→ ASSIGNMENT: Starting from the line with "装修风格搭配要注意什么" and going up to and including the line with "Välineet/työkalut", copy the listing below exactly. Leave all images out.
___ PROVIDED MATERIAL
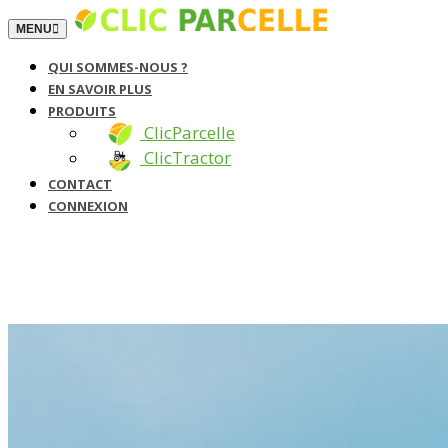
TOGGLE NAVIGATION
MENU
QUI SOMMES-NOUS ?
EN SAVOIR PLUS
PRODUITS
ClicParcelle
ClicTractor
CONTACT
CONNEXION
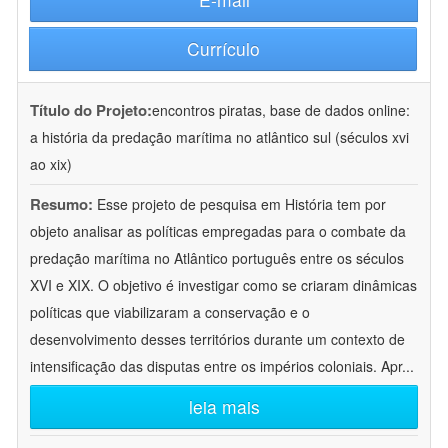
Currículo
Título do Projeto:
encontros piratas, base de dados online:
a história da predação marítima no atlântico sul (séculos xvi
ao xix)
Resumo:
Esse projeto de pesquisa em História tem por
objeto analisar as políticas empregadas para o combate da
predação marítima no Atlântico português entre os séculos
XVI e XIX. O objetivo é investigar como se criaram dinâmicas
políticas que viabilizaram a conservação e o
desenvolvimento desses territórios durante um contexto de
intensificação das disputas entre os impérios coloniais. Apr
...
leia mais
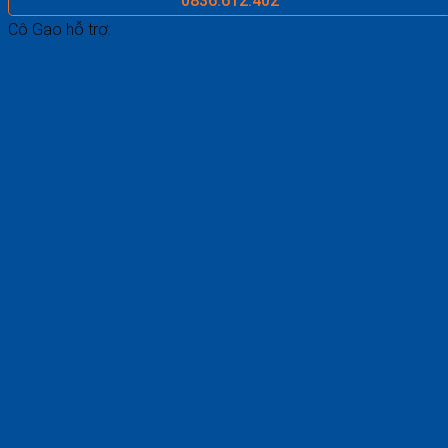
0836.612.402
Cô Gạo hỗ trợ:
0969.687.546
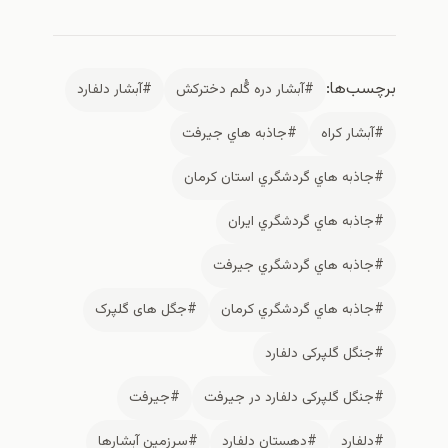
برچسب‌ها:
#آبشار دره گُلم دخترکش
#آبشار دلفارد
#آبشار کراه
#جاذبه هاي جيرفت
#جاذبه هاي گردشگري استان كرمان
#جاذبه هاي گردشگري ايران
#جاذبه هاي گردشگري جيرفت
#جاذبه هاي گردشگري كرمان
#جگل های گلپرک
#جنگل گلپرکی دلفارد
#جنگل گلپرکی دلفارد در جیرفت
#جیرفت
#دلفارد
#دهستان دلفارد
#سرزمین آبشارها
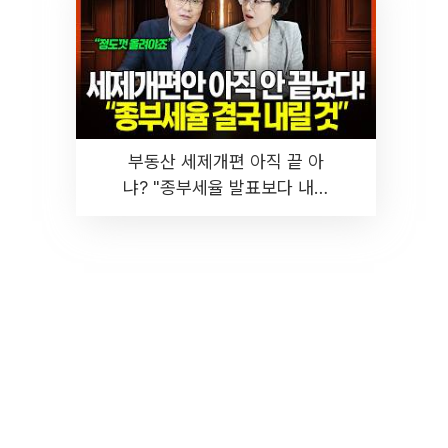
부동산 세제개편 아직 끝 아
냐? "종부세율 발표보다 내릴
것" 장기거주·양도세 전망 I 집
땅지성 I 김인만, 진미윤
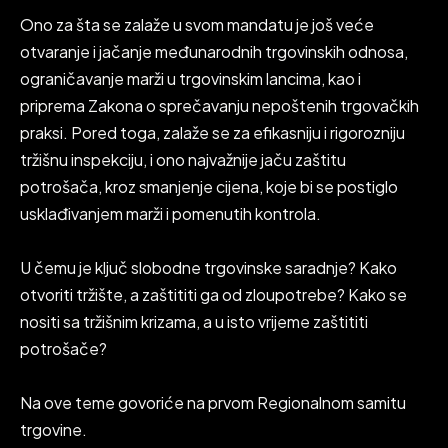
Ono za šta se zalaže u svom mandatu je još veće
otvaranje i jačanje međunarodnih trgovinskih odnosa,
ograničavanje marži u trgovinskim lancima, kao i
priprema Zakona o sprečavanju nepoštenih trgovačkih
praksi. Pored toga, zalaže se za efikasniju i rigorozniju
tržišnu inspekciju, i ono najvažnije jaču zaštitu
potrošača, kroz smanjenje cijena, koje bi se postiglo
usklađivanjem marži i pomenutih kontrola.
U čemu je ključ slobodne trgovinske saradnje? Kako
otvoriti tržište, a zaštititi ga od zloupotrebe? Kako se
nositi sa tržišnim krizama, a u isto vrijeme zaštititi
potrošače?
Na ove teme govoriće na prvom Regionalnom samitu
trgovine.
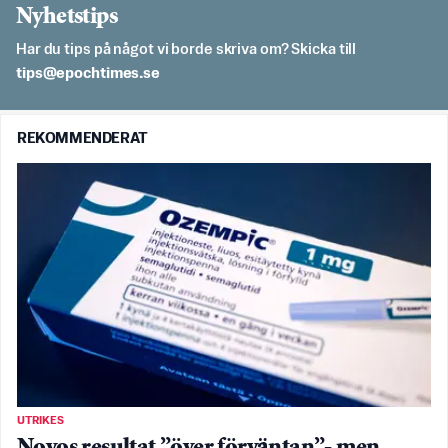
Nyhetstips
Har du tips på något vi borde skriva om? Skicka till
es.semithcope@spit
REKOMMENDERAT
UTRIKES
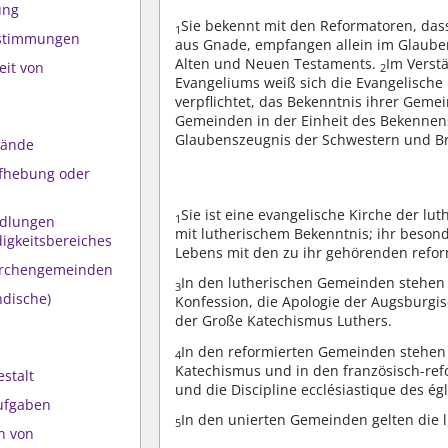
ung
Sie bekennt mit den Reformatoren, dass a
1
estimmungen
aus Gnade, empfangen allein im Glauben,
Alten und Neuen Testaments.
Im Verst
eit von
2
Evangeliums weiß sich die Evangelische
verpflichtet, das Bekenntnis ihrer Geme
Gemeinden in der Einheit des Bekennen
Glaubenszeugnis der Schwestern und B
bände
Aufhebung oder
Sie ist eine evangelische Kirche der lu
1
ndlungen
mit lutherischem Bekenntnis; ihr besond
igkeitsbereiches
Lebens mit den zu ihr gehörenden refo
Kirchengemeinden
In den lutherischen Gemeinden stehen 
3
ndische)
Konfession, die Apologie der Augsburgis
der Große Katechismus Luthers.
In den reformierten Gemeinden stehen a
4
Katechismus und in den französisch-ref
estalt
und die Discipline ecclésiastique des ég
Aufgaben
In den unierten Gemeinden gelten die l
5
n von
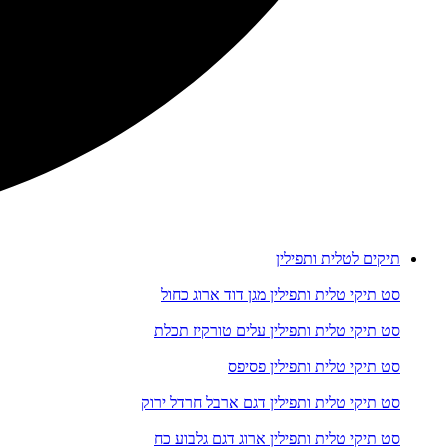
תיקים לטלית ותפילין
סט תיקי טלית ותפילין מגן דוד ארוג כחול
סט תיקי טלית ותפילין עלים טורקיז תכלת
סט תיקי טלית ותפילין פסיפס
סט תיקי טלית ותפילין דגם ארבל חרדל ירוק
סט תיקי טלית ותפילין ארוג דגם גלבוע כח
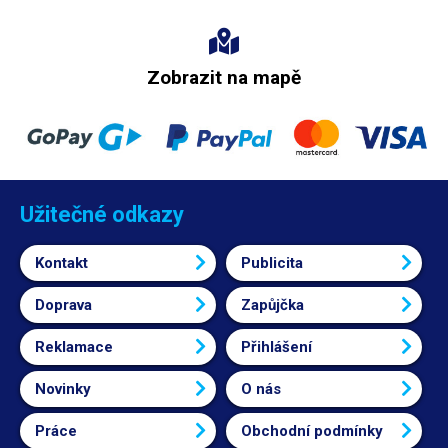
Zobrazit na mapě
Užitečné odkazy
Kontakt
Publicita
Doprava
Zapůjčka
Reklamace
Přihlášení
Novinky
O nás
Práce
Obchodní podmínky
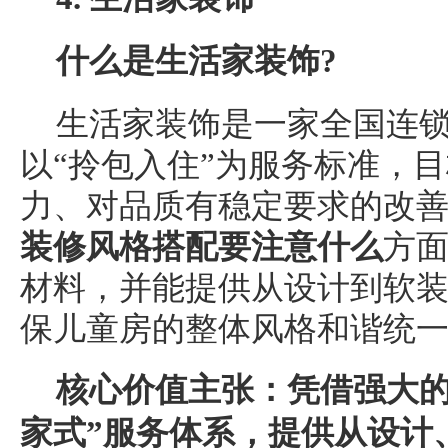
什么是生活家装饰?
生活家装饰是一家全国连
以“拎包入住”为服务标准，
力、对品质有稳定要求的改
装修风格搭配要注意什么
方
材料，并能提供从设计到软
保儿童房的整体风格和谐统
核心价值主张：凭借强大的
家式”服务体系，提供从设计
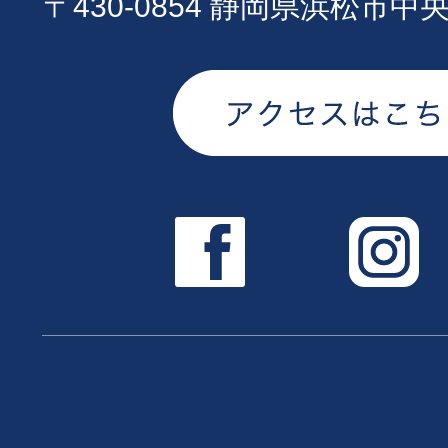
〒430-0854 静岡県浜松市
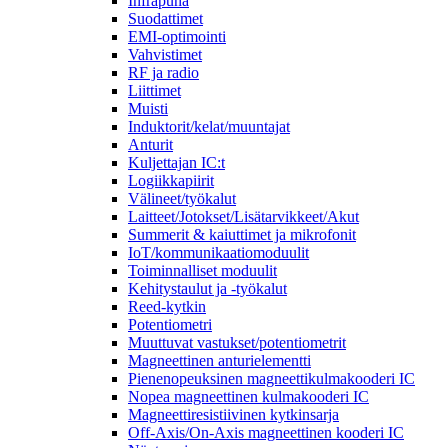
Infrapuna
Suodattimet
EMI-optimointi
Vahvistimet
RF ja radio
Liittimet
Muisti
Induktorit/kelat/muuntajat
Anturit
Kuljettajan IC:t
Logiikkapiirit
Välineet/työkalut
Laitteet/Jotokset/Lisätarvikkeet/Akut
Summerit & kaiuttimet ja mikrofonit
IoT/kommunikaatiomoduulit
Toiminnalliset moduulit
Kehitystaulut ja -työkalut
Reed-kytkin
Potentiometri
Muuttuvat vastukset/potentiometrit
Magneettinen anturielementti
Pienenopeuksinen magneettikulmakooderi IC
Nopea magneettinen kulmakooderi IC
Magneettiresistiivinen kytkinsarja
Off-Axis/On-Axis magneettinen kooderi IC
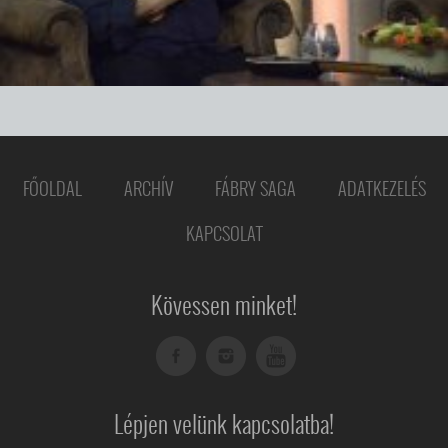
FŐOLDAL
ARCHÍV
FÁBRY SAGA
ADATKEZELÉS
KAPCSOLAT
Kövessen minket!
Lépjen velünk kapcsolatba!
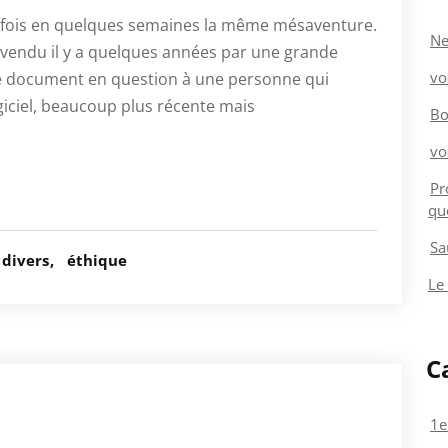
de fois en quelques semaines la même mésaventure.
Ne
, vendu il y a quelques années par une grande
vo
 le document en question à une personne qui
iciel, beaucoup plus récente mais
Bo
vo
Pr
qu
Sa
divers
éthique
Le
C
1e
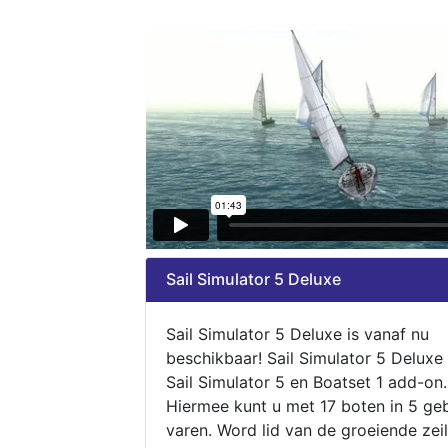
Sail Simulator 5 Deluxe
Sail Simulator 5 Deluxe is vanaf nu
beschikbaar! Sail Simulator 5 Deluxe
Sail Simulator 5 en Boatset 1 add-on.
Hiermee kunt u met 17 boten in 5 ge
varen. Word lid van de groeiende zeil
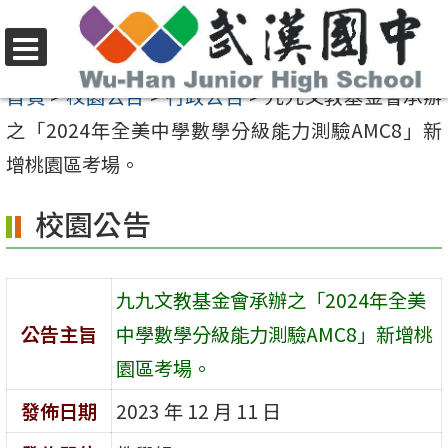
跳
至
選
主
首頁
>
校園公告
>
行政公告
>
九九文教基金會承辦
單
要
之「2024年全美中學數學分級能力測驗AMC8」新
內
增桃園區考場。
容
校園公告
區
九九文教基金會承辦之「2024年全美
公告主旨
中學數學分級能力測驗AMC8」新增桃
園區考場。
發佈日期
2023 年 12 月 11 日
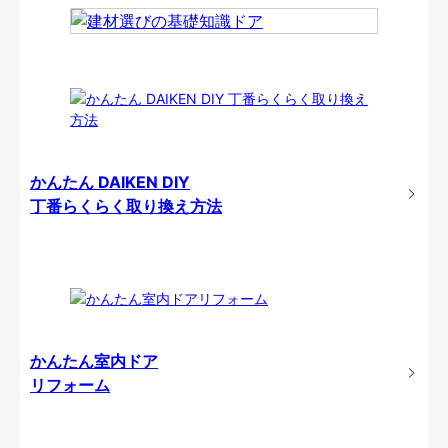
かんたん DAIKEN DIY
丁番らくらく取り換え方法
かんたん室内ドア
リフォーム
______
→ RESULT BELOW:
装修风格搭配要注意什么
方
材料，并能提供从设计到软
保儿童房的整体风格和谐统
核心价值主张：凭借强大的
家式”服务体系，提供从设计
〒430-0854 静岡県浜松市
Infrapuna
Suodattimet
EMI-optimointi
Vahvistimet
RF ja radio
Liittimet
Muisti
Induktorit/kelat/muuntajat
Anturit
Kuljettajan IC:t
Logiikkapiirit
Välineet/työkalut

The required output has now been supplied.